Start of Record extracts

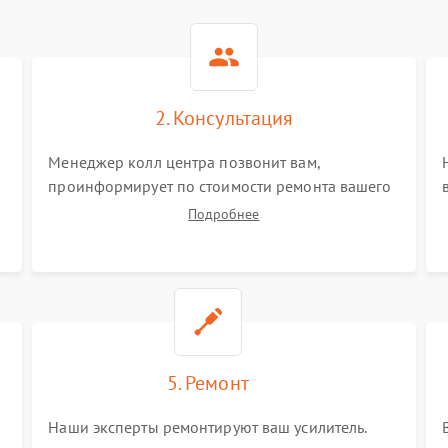
2. Консультация
Менеджер колл центра позвонит вам,
проинформирует по стоимости ремонта вашего
усилителя а также ответит на все ваши вопросы.
Подробнее
5. Ремонт
Наши эксперты ремонтируют ваш усилитель.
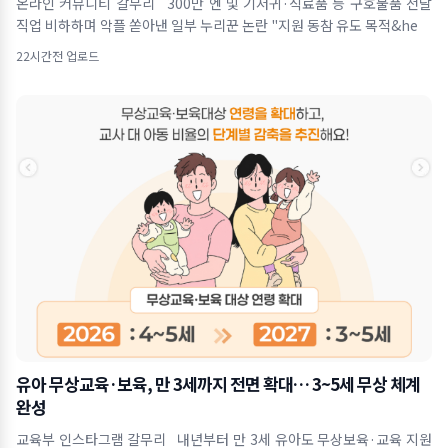
온라인 커뮤니티 갈무리 300만 엔 및 기저귀·식료품 등 구호물품 전달
직업 비하하며 악플 쏟아낸 일부 누리꾼 논란 "지원 동참 유도 목적&he
22시간전 업로드
유아 무상교육·보육, 만 3세까지 전면 확대… 3~5세 무상 체계
완성
교육부 인스타그램 갈무리 내년부터 만 3세 유아도 무상보육·교육 지원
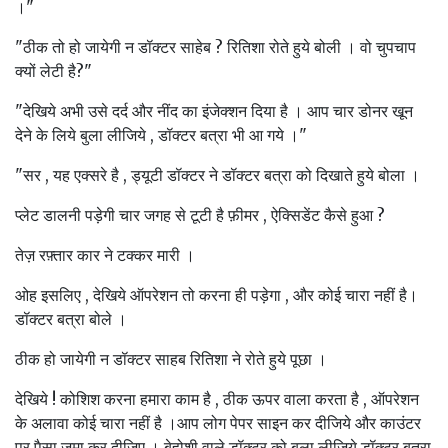
।"
"ठीक तो हो जायेगी न डॉक्टर साहेब ? रितिशा रोते हुये बोली । वो चुपचाप
क्यों लेटी है?"
"देखिये अभी उसे दर्द और नींद का इंजेक्शन दिया है । आप चार डोनर खून
देने के लिये बुला लीजिये , डॉक्टर बत्रा भी आ गये ।"
"सर , यह एक्सरे है , ड्यूटी डॉक्टर ने डॉक्टर बत्रा को दिखाते हुये बोला ।
प्लेट डालनी पड़ेगी चार जगह से टूटी है फ़ीमर , ऐक्सिडेंट कैसे हुआ ?
तेज़ रफ़्तार कार ने टक्कर मारी ।
ओह इसलिए , देखिये ऑपरेशन तो करना ही पड़ेगा , और कोई चारा नहीं है।
डॉक्टर बत्रा बोले ।
ठीक हो जायेगी न डॉक्टर साहब रितिशा ने रोते हुये पूछा ।
देखिये ! कोशिश करना हमारा काम है , ठीक ऊपर वाला करता है , ऑपरेशन
के अलावा कोई चारा नहीं है ।आप लोग पेपर साइन कर दीजिये और काउंटर
पर पैसा जमा कर दीजिए । बेहोशी वाले डॉक्टर को बुला लीजिये डॉक्टर बत्रा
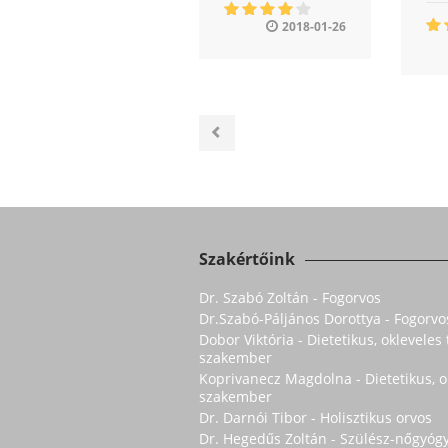
2018-01-26
Szakértőink
Dr. Szabó Zoltán - Fogorvos
Dr.Szabó-Páljános Dorottya - Fogorvo
Dobor Viktória - Dietetikus, oklevele
szakember
Koprivanecz Magdolna - Dietetikus, 
szakember
Dr. Darnói Tibor - Holisztikus orvos
Dr. Hegedűs Zoltán - Szülész-nőgyóg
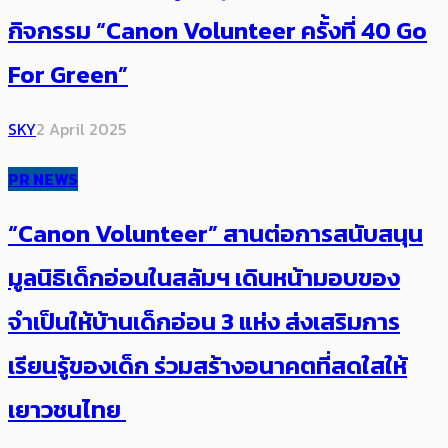
กิจกรรม “Canon Volunteer ครั้งที่ 40 Go
For Green”
SKY
2 April 2025
PR NEWS
“Canon Volunteer” สานต่อการสนับสนุน
มูลนิธิเด็กอ่อนในสลัมฯ เดินหน้ามอบของ
จำเป็นให้บ้านเด็กอ่อน 3 แห่ง ส่งเสริมการ
เรียนรู้ของเด็ก ร่วมสร้างอนาคตที่สดใสให้
เยาวชนไทย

End of Record extracts

Transcribe the records word for word and include no pictures.

2. Консультация
Менеджер колл центра позвонит вам,
проинформирует по стоимости ремонта вашего
усилителя а также ответит на все ваши вопросы.
Подробнее
5. Ремонт
Наши эксперты ремонтируют ваш усилитель.
온라인 커뮤니티 갈무리 300만 엔 및 기저귀·식료품 등 구호물품 전달
직업 비하하며 악플 쏟아낸 일부 누리꾼 논란 "지원 동참 유도 목적&he
22시간전 업로드
유아 무상교육·보육, 만 3세까지 전면 확대… 3~5세 무상 체계
완성
교육부 인스타그램 갈무리 내년부터 만 3세 유아도 무상보육·교육 지원
।"
"ठीक तो हो जायेगी न डॉक्टर साहेब ? रितिशा रोते हुये बोली । वो चुपचाप
क्यों लेटी है?"
"देखिये अभी उसे दर्द और नींद का इंजेक्शन दिया है । आप चार डोनर खून
देने के लिये बुला लीजिये , डॉक्टर बत्रा भी आ गये ।"
"सर , यह एक्सरे है , ड्यूटी डॉक्टर ने डॉक्टर बत्रा को दिखाते हुये बोला ।
प्लेट डालनी पड़ेगी चार जगह से टूटी है फ़ीमर , ऐक्सिडेंट कैसे हुआ ?
तेज़ रफ़्तार कार ने टक्कर मारी ।
ओह इसलिए , देखिये ऑपरेशन तो करना ही पड़ेगा , और कोई चारा नहीं है।
डॉक्टर बत्रा बोले ।
ठीक हो जायेगी न डॉक्टर साहब रितिशा ने रोते हुये पूछा ।
देखिये ! कोशिश करना हमारा काम है , ठीक ऊपर वाला करता है , ऑपरेशन
के अलावा कोई चारा नहीं है ।आप लोग पेपर साइन कर दीजिये और काउंटर
पर पैसा जमा कर दीजिए । बेहोशी वाले डॉक्टर को बुला लीजिये डॉक्टर बत्रा
2018-01-26
Szakértőink
Dr. Szabó Zoltán - Fogorvos
Dr.Szabó-Páljános Dorottya - Fogorvo
Dobor Viktória - Dietetikus, oklevele
szakember
Koprivanecz Magdolna - Dietetikus, 
szakember
Dr. Darnói Tibor - Holisztikus orvos
Dr. Hegedűs Zoltán - Szülész-nőgyóg
กิจกรรม “Canon Volunteer ครั้งที่ 40 Go
For Green”
SKY
2 April 2025
PR NEWS
“Canon Volunteer” สานต่อการสนับสนุน
มูลนิธิเด็กอ่อนในสลัมฯ เดินหน้ามอบของ
จำเป็นให้บ้านเด็กอ่อน 3 แห่ง ส่งเสริมการ
เรียนรู้ของเด็ก ร่วมสร้างอนาคตที่สดใสให้
เยาวชนไทย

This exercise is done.